Lo humano de la administración pública

  • Ana Beatriz Lira Rocas

Me gustan los toros, me gusta la fiesta brava. Es una confesión pues no tengo demasiados elementos para su defensa. Me resulta simplemente embriagante ver a un hombre, hincado en la arena a la espera de un animal que cuadruplica su peso y viene hacia él embravecido, desbocado, armado de dos puñales que se tuercen para izar lo que decida y, sin embargo, el hombre estoicamente lo espera en el tendido, a su merced y desafiante.

Hay un lógica de roles, el animal y el hombre los conocen y los respetan. Ambos tienen su posibilidad, su ventaja y su debilidad. Las tienen o las construyen, da igual, son poseedores de ellas. Me gusta esa fiesta porque los valores están dados y se respetan. Ambos seres vivos conocen las reglas, insisto y las asumen. Eso ha enriquecido la fiesta brava.

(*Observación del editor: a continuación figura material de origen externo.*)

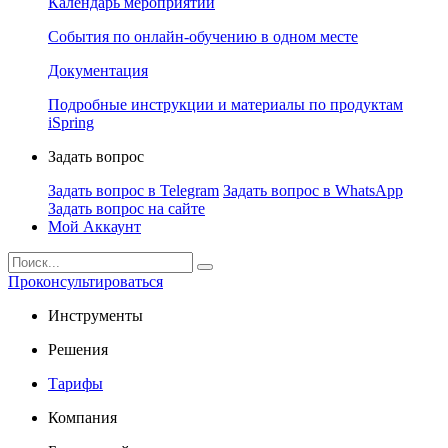
Календарь мероприятий
События по онлайн-обучению в одном месте
Документация
Подробные инструкции и материалы по продуктам
iSpring
Задать вопрос
Задать вопрос в Telegram
Задать вопрос в WhatsApp
Задать вопрос на сайте
Мой Аккаунт
Проконсультироваться
Инструменты
Решения
Тарифы
Компания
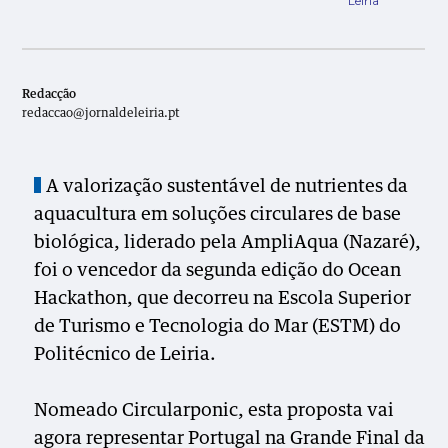
Leiria
Redacção
redaccao@jornaldeleiria.pt
A valorização sustentável de nutrientes da
aquacultura em soluções circulares de base
biológica, liderado pela AmpliAqua (Nazaré),
foi o vencedor da segunda edição do Ocean
Hackathon, que decorreu na Escola Superior
de Turismo e Tecnologia do Mar (ESTM) do
Politécnico de Leiria.
Nomeado Circularponic, esta proposta vai
agora representar Portugal na Grande Final da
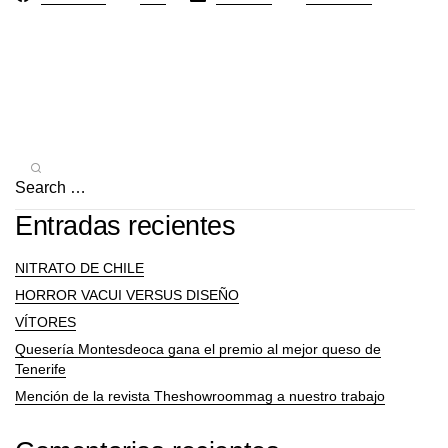
Entradas recientes
NITRATO DE CHILE
HORROR VACUI VERSUS DISEÑO
VÍTORES
Quesería Montesdeoca gana el premio al mejor queso de
Tenerife
Mención de la revista Theshowroommag a nuestro trabajo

He dicho ya que no tengo los argumentos que esperarían quienes se esgriman defensores de animales. Y sin embargo, también confieso que amo a mi perro. No soy ajena al amor animal, aunque quizá lo parezca. Soy una leona de manada, celosa de mi clan, cazadora eficaz con el alimento de mi familia. Pero a lo que si soy ajena es a la simulación. No la respeto, de hecho me repugna. Contrario a ello respeto profundamente la coherencia aún cuando no comparta mis valores. Respeto que la gente asuma el costo de lo que es. Respeto que no quieran pasar por lo que no son. Respeto a quien respeta las reglas. Me gustan las reglas claras. Me gustan las certezas. Detesto la cobardía que se oculta en la apariencia, la perversión de quien solo le importa “parecer” sin “ser”.

Estoy cansada de tantas morales. Ya ni siquiera son dos, como cuando yo era niña. Ya son las que haga falta. Y las que haga falta para qué, me pregunto día a día, qué logra esa gente que va por ahí destruyéndolo todo, haciendo inservible todo a su paso, como una suerte de Rey Midas al revés, todo lo que tocan lo pervierten, en su más amplio sentido. Sus propios rostros muestran que han sido tocados por esas mismas manos.

Este país tiene arreglo pero no con ellas y ellos a cargo. Son gente de mal corazón, “mal nacidas” les habría llamado a principios del siglo XX. Ahí radica su principio básico, no se aman a sí mismas, es más, su faz refleja la autodestrucción deseada. Lamentablemente no inician por sí mismas, sino por todo aquello que quieren ser y no saben cómo.

Los veo, los oigo, defendiendo causas, arguyendo ideas progresistas, liberales, se identifican con los más altos líderes del pensamiento y dicen defender las causas de los trabajadores, de los y las camaradas, -como si con la defensa de un artículo, “los y las” el mundo cambiara- y cuando está en sus manos actúan como el político más criticado, más setentero. Serviles a su propio hueso, es su defensa, su aseguramiento, el principio básico que las mueve. Todo ello sin mencionar el amor profundo, arrebatado, que le profesan al dinero, dinero que lamentablemente ni siquiera saben gastar.

Ahí van por el mundo sin gastar en una buena crema que les permita ocultar la amargura, las manchas de la envidia o las arrugas del abandono al que se han hecho acreedoras. Todas esas personas que cuando llegan al poder se dejan dominar por sus miedos y sus miserias, no encuentran otro modo de ejercer el poder como no sea bajo el yugo de propia víscera y hormona.

Son eso, las miserias humanas, la gran limitante. El cáncer de la administración pública. Hemos estudiado tanto, se ha escrito tanto al respecto, para que en el momento justo, cuando toda la maquinaria se ha puesto a andar para mejorar, para transitar a estadios superiores, vienen las limitaciones personales y lo estropea todo. Viene el rejoneador cobarde que no está dispuesto a esperar hincado al toro, es más, no quiere ni siquiera clavar la primer banderilla, esgrime todas las teorías de defensa animal que existen, todo lo hace, todo lo aduce, para conservar el capote sin tener que usarlo, todo “por la defensa del animal”. En el fondo no sabe, en el fondo su vida es miserable y toda felicidad ajena le provoca, por mínima que sea y en esa lucha no importa llevarse una historia de vida, una institución, un Estado, solo importa la más elemental de sus ambiciones, el más animal de sus miedos… y en ese tránsito la institución agoniza.